=== Section Start ===
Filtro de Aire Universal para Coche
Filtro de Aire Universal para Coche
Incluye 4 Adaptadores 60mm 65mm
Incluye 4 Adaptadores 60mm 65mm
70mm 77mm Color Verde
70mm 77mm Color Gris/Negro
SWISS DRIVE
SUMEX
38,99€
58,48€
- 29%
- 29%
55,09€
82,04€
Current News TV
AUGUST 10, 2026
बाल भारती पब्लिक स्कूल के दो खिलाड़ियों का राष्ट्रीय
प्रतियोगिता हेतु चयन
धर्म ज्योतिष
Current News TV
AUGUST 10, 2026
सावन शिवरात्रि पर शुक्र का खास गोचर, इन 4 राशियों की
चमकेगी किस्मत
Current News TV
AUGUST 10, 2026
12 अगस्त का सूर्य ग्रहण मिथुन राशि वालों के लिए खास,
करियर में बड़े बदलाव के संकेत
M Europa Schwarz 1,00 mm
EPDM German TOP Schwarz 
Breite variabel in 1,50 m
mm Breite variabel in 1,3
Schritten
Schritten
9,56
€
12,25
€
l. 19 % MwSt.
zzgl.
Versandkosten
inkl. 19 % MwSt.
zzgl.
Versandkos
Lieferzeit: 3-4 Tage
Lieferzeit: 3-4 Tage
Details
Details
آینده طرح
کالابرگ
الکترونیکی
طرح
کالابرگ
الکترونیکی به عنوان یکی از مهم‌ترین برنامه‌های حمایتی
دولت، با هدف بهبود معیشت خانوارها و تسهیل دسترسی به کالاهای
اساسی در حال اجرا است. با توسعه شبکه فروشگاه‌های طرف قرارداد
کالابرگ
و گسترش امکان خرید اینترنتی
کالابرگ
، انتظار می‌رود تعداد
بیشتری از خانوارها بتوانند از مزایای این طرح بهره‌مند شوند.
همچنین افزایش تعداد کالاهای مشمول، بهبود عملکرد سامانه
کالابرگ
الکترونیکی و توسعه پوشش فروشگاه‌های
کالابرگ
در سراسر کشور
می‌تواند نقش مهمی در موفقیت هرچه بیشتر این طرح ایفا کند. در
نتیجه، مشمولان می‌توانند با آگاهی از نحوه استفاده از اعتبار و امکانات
=== Section End ===
REQUIRED ACTION
From the listing above, pick out each line where the word "variabel" appears.

TASK RESPONSE
Breite variabel in 1,50 m
mm Breite variabel in 1,3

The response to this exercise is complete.